REQUIRED ACTION. Check every line of the data below for "课程名称". Copy each one that has it.
----- RECORDS PROVIDED -----
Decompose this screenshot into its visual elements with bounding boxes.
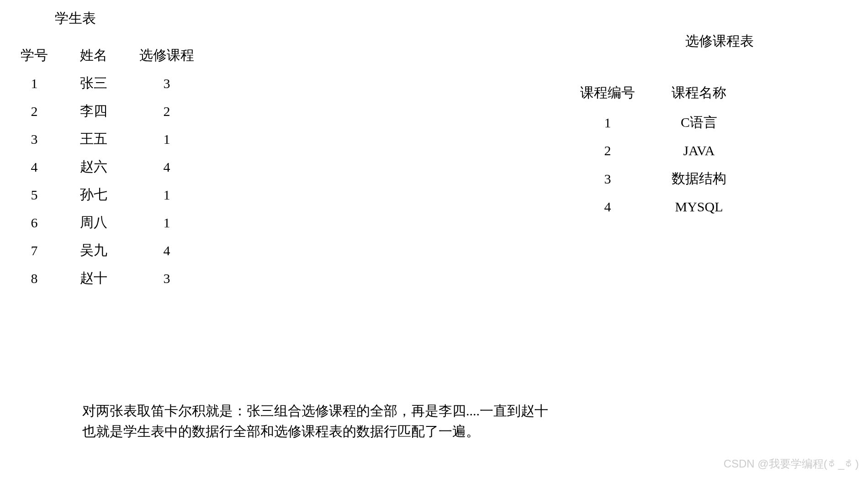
course-table-body: 1 C语言 2 JAVA 3 数据结构 4 MYSQL	[562, 108, 745, 220]
student-name-cell: 王五	[64, 125, 123, 153]
explanation-text: 对两张表取笛卡尔积就是：张三组合选修课程的全部，再是李四....一直到赵十 也就…	[82, 400, 548, 441]
student-course-cell: 3	[123, 264, 210, 292]
student-course-cell: 4	[123, 153, 210, 181]
header-course-name: 课程名称	[653, 78, 745, 108]
course-name-cell: JAVA	[653, 137, 745, 164]
student-id-cell: 7	[5, 236, 64, 264]
table-row: 3 数据结构	[562, 164, 745, 194]
header-student-id: 学号	[5, 42, 64, 69]
student-course-cell: 1	[123, 209, 210, 236]
student-name-cell: 孙七	[64, 181, 123, 209]
student-id-cell: 3	[5, 125, 64, 153]
table-header-row: 课程编号 课程名称	[562, 78, 745, 108]
table-header-row: 学号 姓名 选修课程	[5, 42, 210, 69]
student-course-cell: 1	[123, 125, 210, 153]
table-row: 2 JAVA	[562, 137, 745, 164]
course-name-cell: MYSQL	[653, 194, 745, 220]
student-table: 学号 姓名 选修课程 1 张三 3 2 李四 2 3 王五	[5, 42, 210, 292]
student-table-body: 1 张三 3 2 李四 2 3 王五 1 4 赵六 4	[5, 69, 210, 292]
student-id-cell: 6	[5, 209, 64, 236]
table-row: 2 李四 2	[5, 97, 210, 125]
table-row: 4 MYSQL	[562, 194, 745, 220]
student-name-cell: 赵十	[64, 264, 123, 292]
course-table-title: 选修课程表	[480, 32, 868, 51]
student-id-cell: 1	[5, 69, 64, 97]
table-row: 7 吴九 4	[5, 236, 210, 264]
student-name-cell: 吴九	[64, 236, 123, 264]
student-id-cell: 2	[5, 97, 64, 125]
student-table-title: 学生表	[5, 9, 434, 28]
course-id-cell: 4	[562, 194, 653, 220]
course-table-section: 选修课程表 课程编号 课程名称 1 C语言 2 JAVA 3	[434, 9, 868, 292]
course-name-cell: 数据结构	[653, 164, 745, 194]
student-name-cell: 赵六	[64, 153, 123, 181]
header-course-id: 课程编号	[562, 78, 653, 108]
student-table-section: 学生表 学号 姓名 选修课程 1 张三 3 2 李四 2	[0, 9, 434, 292]
student-name-cell: 李四	[64, 97, 123, 125]
table-row: 4 赵六 4	[5, 153, 210, 181]
header-student-name: 姓名	[64, 42, 123, 69]
student-name-cell: 张三	[64, 69, 123, 97]
table-row: 6 周八 1	[5, 209, 210, 236]
student-course-cell: 4	[123, 236, 210, 264]
explanation-line-1: 对两张表取笛卡尔积就是：张三组合选修课程的全部，再是李四....一直到赵十	[82, 400, 548, 421]
table-row: 5 孙七 1	[5, 181, 210, 209]
course-id-cell: 1	[562, 108, 653, 137]
table-row: 3 王五 1	[5, 125, 210, 153]
student-name-cell: 周八	[64, 209, 123, 236]
student-course-cell: 2	[123, 97, 210, 125]
student-course-cell: 3	[123, 69, 210, 97]
student-id-cell: 5	[5, 181, 64, 209]
course-id-cell: 3	[562, 164, 653, 194]
course-id-cell: 2	[562, 137, 653, 164]
course-name-cell: C语言	[653, 108, 745, 137]
student-id-cell: 8	[5, 264, 64, 292]
student-course-cell: 1	[123, 181, 210, 209]
course-table: 课程编号 课程名称 1 C语言 2 JAVA 3 数据结构 4	[562, 78, 745, 220]
student-id-cell: 4	[5, 153, 64, 181]
table-row: 1 张三 3	[5, 69, 210, 97]
table-row: 8 赵十 3	[5, 264, 210, 292]
watermark-text: CSDN @我要学编程(ಥ_ಥ)	[724, 457, 859, 471]
header-student-course: 选修课程	[123, 42, 210, 69]
table-row: 1 C语言	[562, 108, 745, 137]
explanation-line-2: 也就是学生表中的数据行全部和选修课程表的数据行匹配了一遍。	[82, 421, 548, 441]
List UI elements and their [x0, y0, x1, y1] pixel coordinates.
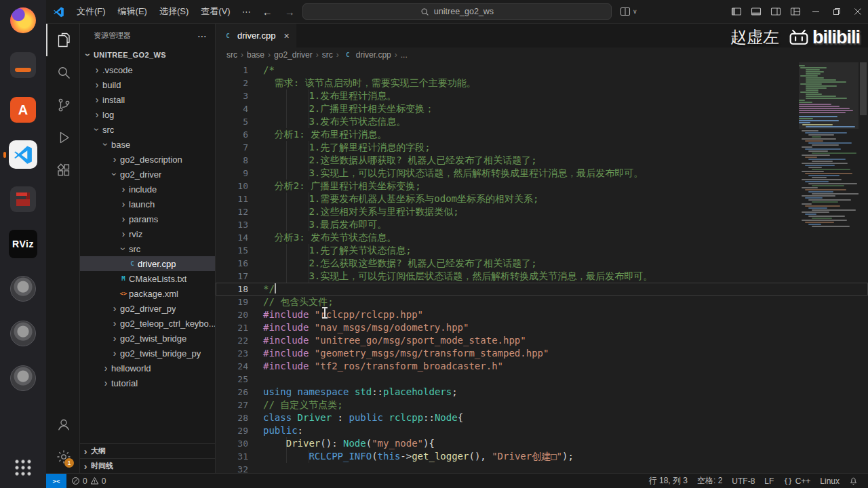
- breadcrumb-item[interactable]: Cdriver.cpp: [342, 50, 391, 60]
- tree-item[interactable]: ›src: [80, 122, 215, 137]
- toggle-primary-sidebar-button[interactable]: [726, 0, 746, 23]
- minimize-button[interactable]: [805, 0, 826, 23]
- tree-item[interactable]: ›tutorial: [80, 375, 215, 390]
- firefox-app-icon[interactable]: [8, 5, 38, 35]
- problems-status[interactable]: 0 0: [66, 476, 111, 486]
- tree-item[interactable]: ›go2_twist_bridge_py: [80, 346, 215, 361]
- cursor-position-status[interactable]: 行 18, 列 3: [644, 475, 692, 487]
- breadcrumb-item[interactable]: go2_driver: [274, 50, 313, 60]
- minimap-slider[interactable]: [799, 62, 859, 129]
- customize-layout-button[interactable]: [785, 0, 805, 23]
- code-line-28[interactable]: 28class Driver : public rclcpp::Node{: [216, 411, 868, 424]
- nav-forward-button[interactable]: →: [279, 6, 301, 18]
- code-line-23[interactable]: 23#include "geometry_msgs/msg/transform_…: [216, 347, 868, 360]
- red-app-icon[interactable]: [8, 184, 38, 214]
- settings-button[interactable]: 1: [46, 441, 79, 473]
- orange-a-app-icon[interactable]: A: [8, 95, 38, 125]
- code-line-5[interactable]: 5 3.发布关节状态信息。: [216, 115, 868, 128]
- workspace-root-row[interactable]: › UNITREE_GO2_WS: [80, 47, 215, 62]
- code-line-24[interactable]: 24#include "tf2_ros/transform_broadcaste…: [216, 360, 868, 373]
- breadcrumb-item[interactable]: src: [322, 50, 333, 60]
- open-remote-window-button[interactable]: ><: [46, 474, 66, 488]
- menu-item[interactable]: 文件(F): [71, 5, 112, 18]
- camera-app-icon-3[interactable]: [8, 363, 38, 393]
- code-line-2[interactable]: 2 需求: 该节点启动时，需要实现三个主要功能。: [216, 77, 868, 89]
- explorer-tab[interactable]: [46, 24, 79, 56]
- close-button[interactable]: [847, 0, 868, 23]
- search-tab[interactable]: [46, 56, 79, 89]
- show-applications-button[interactable]: [8, 453, 38, 483]
- code-line-16[interactable]: 16 2.怎么获取这些数据? 机器人已经发布了相关话题了;: [216, 257, 868, 270]
- tree-item[interactable]: ›rviz: [80, 226, 215, 241]
- code-line-29[interactable]: 29public:: [216, 424, 868, 437]
- vertical-scrollbar[interactable]: [859, 62, 868, 473]
- code-line-26[interactable]: 26using namespace std::placeholders;: [216, 386, 868, 399]
- camera-app-icon-2[interactable]: [8, 319, 38, 348]
- code-line-15[interactable]: 15 1.先了解关节状态信息;: [216, 244, 868, 257]
- code-editor[interactable]: 1/*2 需求: 该节点启动时，需要实现三个主要功能。3 1.发布里程计消息。4…: [216, 62, 868, 473]
- code-line-14[interactable]: 14 分析3: 发布关节状态信息。: [216, 231, 868, 244]
- command-center-search[interactable]: unitree_go2_ws: [302, 3, 612, 20]
- breadcrumb-item[interactable]: ...: [401, 50, 408, 60]
- code-line-11[interactable]: 11 1.需要发布机器人基坐标系与odom坐标系的相对关系;: [216, 192, 868, 205]
- tree-item[interactable]: ›log: [80, 107, 215, 122]
- code-line-27[interactable]: 27// 自定义节点类;: [216, 399, 868, 411]
- tree-item[interactable]: ›.vscode: [80, 62, 215, 77]
- code-line-22[interactable]: 22#include "unitree_go/msg/sport_mode_st…: [216, 334, 868, 347]
- code-line-25[interactable]: 25: [216, 373, 868, 386]
- timeline-section[interactable]: › 时间线: [80, 458, 215, 473]
- tree-item[interactable]: ›helloworld: [80, 361, 215, 375]
- breadcrumb-item[interactable]: src: [226, 50, 237, 60]
- notifications-button[interactable]: [844, 476, 863, 485]
- code-line-4[interactable]: 4 2.广播里程计相关坐标变换；: [216, 102, 868, 115]
- extensions-tab[interactable]: [46, 154, 79, 186]
- tree-item[interactable]: ›go2_description: [80, 152, 215, 167]
- code-line-20[interactable]: 20#include "rclcpp/rclcpp.hpp": [216, 308, 868, 321]
- code-line-8[interactable]: 8 2.这些数据从哪获取? 机器人已经发布了相关话题了;: [216, 154, 868, 167]
- menu-item[interactable]: 查看(V): [195, 5, 236, 18]
- code-line-17[interactable]: 17 3.实现上，可以先订阅低层状态话题，然后解析转换成关节消息，最后发布即可。: [216, 270, 868, 283]
- tree-item[interactable]: ›src: [80, 241, 215, 256]
- tree-item[interactable]: ›go2_driver_py: [80, 301, 215, 316]
- dark-orange-app-icon[interactable]: [8, 50, 38, 80]
- tree-item[interactable]: ›go2_twist_bridge: [80, 331, 215, 346]
- menu-more-button[interactable]: ⋯: [237, 7, 256, 17]
- scrollbar-thumb[interactable]: [860, 62, 867, 115]
- camera-app-icon-1[interactable]: [8, 274, 38, 304]
- tab-driver-cpp[interactable]: C driver.cpp ×: [216, 24, 296, 47]
- nav-back-button[interactable]: ←: [256, 6, 279, 18]
- code-line-10[interactable]: 10 分析2: 广播里程计相关坐标变换;: [216, 180, 868, 192]
- code-line-32[interactable]: 32: [216, 463, 868, 473]
- eol-status[interactable]: LF: [760, 476, 778, 486]
- code-line-13[interactable]: 13 3.最后发布即可。: [216, 218, 868, 231]
- outline-section[interactable]: › 大纲: [80, 443, 215, 458]
- accounts-button[interactable]: [46, 408, 79, 441]
- tree-item[interactable]: ›params: [80, 211, 215, 226]
- tree-item[interactable]: ›include: [80, 182, 215, 197]
- code-line-12[interactable]: 12 2.这些相对关系与里程计数据类似;: [216, 205, 868, 218]
- editor-layout-button[interactable]: ∨: [620, 6, 637, 17]
- tree-item[interactable]: ›build: [80, 77, 215, 92]
- tree-item[interactable]: MCMakeLists.txt: [80, 271, 215, 286]
- vscode-app-icon[interactable]: [8, 140, 38, 169]
- restore-button[interactable]: [826, 0, 847, 23]
- tree-item[interactable]: ›launch: [80, 197, 215, 211]
- tree-item[interactable]: <>package.xml: [80, 286, 215, 301]
- code-line-3[interactable]: 3 1.发布里程计消息。: [216, 89, 868, 102]
- minimap[interactable]: [799, 62, 859, 473]
- tree-item[interactable]: ›go2_driver: [80, 167, 215, 182]
- toggle-secondary-sidebar-button[interactable]: [766, 0, 785, 23]
- breadcrumb-item[interactable]: base: [247, 50, 264, 60]
- language-status[interactable]: {} C++: [778, 476, 815, 486]
- code-line-6[interactable]: 6 分析1: 发布里程计消息。: [216, 128, 868, 141]
- code-line-31[interactable]: 31 RCLCPP_INFO(this->get_logger(), "Driv…: [216, 450, 868, 463]
- toggle-panel-button[interactable]: [746, 0, 766, 23]
- code-line-30[interactable]: 30 Driver(): Node("my_node"){: [216, 437, 868, 450]
- code-line-7[interactable]: 7 1.先了解里程计消息的字段;: [216, 141, 868, 154]
- indentation-status[interactable]: 空格: 2: [692, 475, 727, 487]
- code-line-18[interactable]: 18*/: [216, 283, 868, 296]
- os-status[interactable]: Linux: [815, 476, 844, 486]
- encoding-status[interactable]: UTF-8: [727, 476, 760, 486]
- menu-item[interactable]: 编辑(E): [112, 5, 153, 18]
- code-line-9[interactable]: 9 3.实现上，可以先订阅状态话题，然后解析转换成里程计消息，最后发布即可。: [216, 167, 868, 180]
-----
ANSWER TO THIS EXERCISE.
header-course-name: 课程名称	[653, 78, 745, 108]
table-header-row: 课程编号 课程名称	[562, 78, 745, 108]
course-table-section: 选修课程表 课程编号 课程名称 1 C语言 2 JAVA 3	[434, 9, 868, 292]
course-table: 课程编号 课程名称 1 C语言 2 JAVA 3 数据结构 4	[562, 78, 745, 220]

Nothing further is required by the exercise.